New international order?

Recognising the deliberate ‘wrecking-ball’ demolition of the post-1945 world order, February’s 62nd Munich Security Conference theme was ‘Under Destruction’.


Billed as the world’s leading forum for international security, the conference programme made clear whose interests and security were prioritised.

In its first year, Trump 2.0 bombed ten nations, besides threatening aggression against four other Latin American nations, but none were represented at Munich!

The Munich conference shed all pretence of objectivity and diplomacy on Iran, applauding Israeli-led military intervention to overthrow the Islamic Republic.

German Chancellor Friedrich Merz emphasised the world’s return to great power competition after the post-Cold War ‘unipolar moment’, making his loyalty clear.

At Davos in January, Canadian Prime Minister Mark Carney noted that Trump 2.0’s geopolitical “rupture” had forced many to abandon earlier illusions.

Dangerous new trends have been emerging, hardly any ‘order’. Trump insists US supremacy must be even more dominant, isolating rather than confronting rivals.


In January 2026, the US withdrew from dozens of mainly multilateral organisations. Old rules, even those revised during his first term, are out, alarming many accustomed to them.


Trump’s predecessors’ ‘rules-based order’ had offered a legal and diplomatic fig leaf to subordinate other states to US supremacy.

Now, Washington repudiates the very framework it demanded others accept, instead of the ostensibly universal but sometimes inconvenient ‘rule of law’.

Instead of diplomatic and commercial negotiations, economic and military threats prevail. Without velvet gloves of soft power, the mailed fists of military force and economic weaponry are exposed.

Reuniting the West

Rubio welcomed this “new era in geopolitics”, urging better transatlantic relations while reiterating Trump 2.0’s demands for Europe to pay more, albeit more gently.


After the end of the Cold War, Samuel Huntington’s Clash of Civilizations urged defending the ‘Judaeo-Christian’ West against the ‘Rest’, including Catholic Latin America.
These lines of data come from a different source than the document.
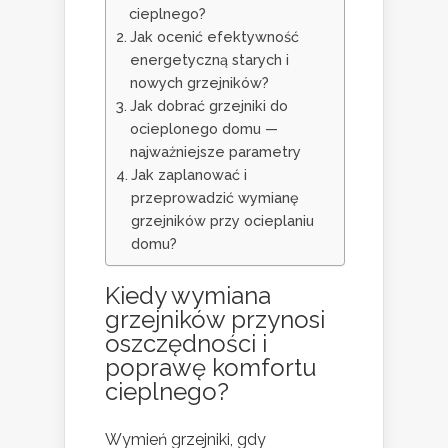
cieplnego?
Jak ocenić efektywność
energetyczną starych i
nowych grzejników?
Jak dobrać grzejniki do
ocieplonego domu —
najważniejsze parametry
Jak zaplanować i
przeprowadzić wymianę
grzejników przy ocieplaniu
domu?
Kiedy wymiana
grzejników przynosi
oszczędności i
poprawę komfortu
cieplnego?
Wymień grzejniki, gdy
In Munich, Cuban-American Rubio reinvented himself as a White Christian European, warning his European audience that the West is under threat.


For Rubio, “the West had been expanding” to “settle new continents, build vast empires extending out across the globe” over the last five centuries.


His history obscured Western imperialism’s dispossession, exploitation and slaughter of indigenous peoples worldwide, especially in the Global South.


Praising the superiority of European civilisation and values, he lamented setbacks to these “great Western empires” due to “godless communist” and “anti-colonial” uprisings after the Second World War.


Rather than progress inspired by the 1776 US Declaration and War of Independence, for Rubio, national self-determination was a civilisational setback.


“We in America have no interest in being polite and orderly caretakers of the West’s managed decline”. For Rubio, no more ‘liberal’ human rights, freedom and democracy rhetoric.


He did not hesitate to invoke racist, white supremacist mythology and crusader ideology to demand stronger militaries to defend Western civilisation.


The renewed Western alliance will share their common civilisational identity, bound by “Christian faith, culture, heritage, language, ancestry”.


Ethno-chauvinistic beliefs about race, religion and culture are the new bases for solidarity and authority. ‘Defending Christians’ became the pretext for the US 2025 Christmas Day bombing of Nigeria.


Another Western century?

Rubio appealed for pan-European Western unity against multilateralism and other threats, calling for increased military spending and immigration controls.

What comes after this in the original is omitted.